- ICH GCP
- US Clinical Trials Registry
- Clinical Trial NCT05641883
CardiaMend and Amiodarone for the Prevention of POAF
November 29, 2022 updated by: Robert Saeid Farivar, MD, Saint Alphonsus Regional Medical Center
A Prospective Pilot Study of the Combination of CardiaMend and Amiodarone for the Prevention of Postoperative Atrial Fibrillation (POAF) in Patients Undergoing Isolated Coronary Artery Bypass Grafting or Isolated Valve Surgery
The principal purpose of this investigator-initiated trial is to study the use of the CardiaMend device soaked in the anti-arrhythmic drug amiodarone, and how it may decrease the development of atrial fibrillation in patients that have undergone a coronary artery bypass surgery, or isolated valve surgery.
Study Overview
Status
Not yet recruiting
Conditions
Intervention / Treatment
Study Type
Interventional
Enrollment (Anticipated)
30
Phase
- Not Applicable
Contacts and Locations
This section provides the contact details for those conducting the study, and information on where this study is being conducted.
Study Contact
- Name: Paige Nesbitt
- Phone Number: 208-367-8386
- Email: paige.nesbitt@saintalphonsus.org
Study Contact Backup
- Name: Joy Furlipa
- Phone Number: 208-302-0066
- Email: joy.furlipa@saintalphonsus.org
Participation Criteria
Researchers look for people who fit a certain description, called eligibility criteria. Some examples of these criteria are a person's general health condition or prior treatments.
Eligibility Criteria
Ages Eligible for Study
21 years to 85 years (Adult, Older Adult)
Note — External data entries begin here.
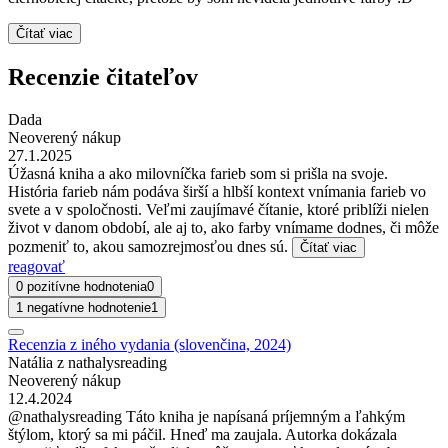
Čítať viac
Recenzie čitateľov
Dada
Neoverený nákup
27.1.2025
Úžasná kniha a ako milovníčka farieb som si prišla na svoje.
História farieb nám podáva širší a hlbší kontext vnímania farieb vo
svete a v spoločnosti. Veľmi zaujímavé čítanie, ktoré priblíži nielen
život v danom období, ale aj to, ako farby vnímame dodnes, či môže
pozmeniť to, akou samozrejmosťou dnes sú.
Čítať viac
reagovať
0 pozitívne hodnotenia
0
1 negatívne hodnotenie
1
Recenzia z iného vydania (slovenčina, 2024)
Natália z nathalysreading
Neoverený nákup
12.4.2024
@nathalysreading Táto kniha je napísaná príjemným a ľahkým
štýlom, ktorý sa mi páčil. Hneď ma zaujala. Autorka dokázala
Accepts Healthy Volunteers
No
Genders Eligible for Study
All
Description
Inclusion Criteria:
- Aged 21-85 years
- Able to provide written informed consent, understand and be willing to comply with study-related procedures.
- Scheduled to undergo open-chest cardiac surgery via complete median sternotomy for coronary artery bypass graft (CABG), or isolated valve repair/replacement.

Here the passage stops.